Images flickered like flash cards. Their driver Hector, killed at the wheel. Crispin, shot out of his shoes. Guys butchered outside the window, and forcing Bas to join in. They could let him go right now, and he would never unsee these last few days. For as long as he lived, he would be waking up from nightmares.
“Did it really have to take all this?”
And look. The Skull knew how to smile. “You think this little chat is it? No, this is us getting to know each other. The next part, that’s the initiation. That’s the important part.”
He whistled and motioned toward their makeshift prison, and three guys came out escorting Padre Thiago. He’d chosen not to fight it either. Calmest face you ever saw. Like he expected God was going to take care of him on the spot. There, there, my child, trust in me for deliverance.
“Don’t do this. Please don’t do this.” Enrique had sworn he wouldn’t beg, and listen to him now. Everybody’s got a plan until the knives come out. “Did I not treat you with respect? Didn’t I take you seriously? What’s the point of this? You think trying to turn us into you is gonna get you any closer to answers than you got already?”
The Skull was only half paying attention as he hauled over the box of knives and the compact crate from last night. The latter was the least among his props, and with every other nightmarish thing going on, Enrique had all but forgotten about it.
He made me look at a rock. He kept making me look at the rock .
The desperation was starting to eat deeper. “It wasn’t any shaman that did that album, just three pissed-off people who like to make loud noises. I don’t know shit, all I’m doing is asking the same questions as you.”

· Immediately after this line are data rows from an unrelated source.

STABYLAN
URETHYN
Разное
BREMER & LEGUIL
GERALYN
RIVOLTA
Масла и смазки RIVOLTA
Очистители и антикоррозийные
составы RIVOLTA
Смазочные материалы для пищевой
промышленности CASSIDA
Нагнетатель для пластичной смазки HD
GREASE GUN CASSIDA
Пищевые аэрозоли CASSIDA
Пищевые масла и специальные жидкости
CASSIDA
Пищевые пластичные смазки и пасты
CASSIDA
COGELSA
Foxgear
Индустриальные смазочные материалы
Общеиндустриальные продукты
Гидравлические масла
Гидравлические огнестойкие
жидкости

I couldn’t see what he wanted me to. But he wouldn’t let me look away from the rock .
Padre Thiago passed him then, patted him on his big round shoulder, the cruelest thing the priest could’ve done—absolving him in advance. It was all Enrique could do to not scream at him. Get your hand off me, old man. Don’t you know where this is going? Don’t you know what he’s gonna make me do to you? I don’t want you forgiving me for any of it .
From the crate, the Skull removed the artifact from last night, flat and heavy. As black as outer space, he’d thought while seeing it from a distance, not knowing why he’d made the connection. Now he remembered reading about an astronaut who came back saying that, from out there in it, space looked shiny.
Obsidian, he realized, now that he saw the artifact close up. Volcanic glass. It was shaped like an irregular rectangle, scooped out but too shallow to be a bowl, too bulky to be a plate, and polished into a black mirror. The rim was threaded with gray-green veins marbled into the stone itself, seemingly random, but nagging him with a promise that if he stared long enough he would comprehend a hidden pattern, an intentional design the earth had woven in the chaos of fire and lava.
The outer edges were rougher, designs carved around the circumference, lines that thickened and thinned, swooped and jittered and curved back onto themselves. Not Aztec, not Mayan, not Olmec, not like any patterns he’d seen before.
As he looked at it, his gaze pulled by its peculiar gravity, it caught a reflection of lumpy clouds skimming overhead, the effect like smoke drifting across its gleaming black surface.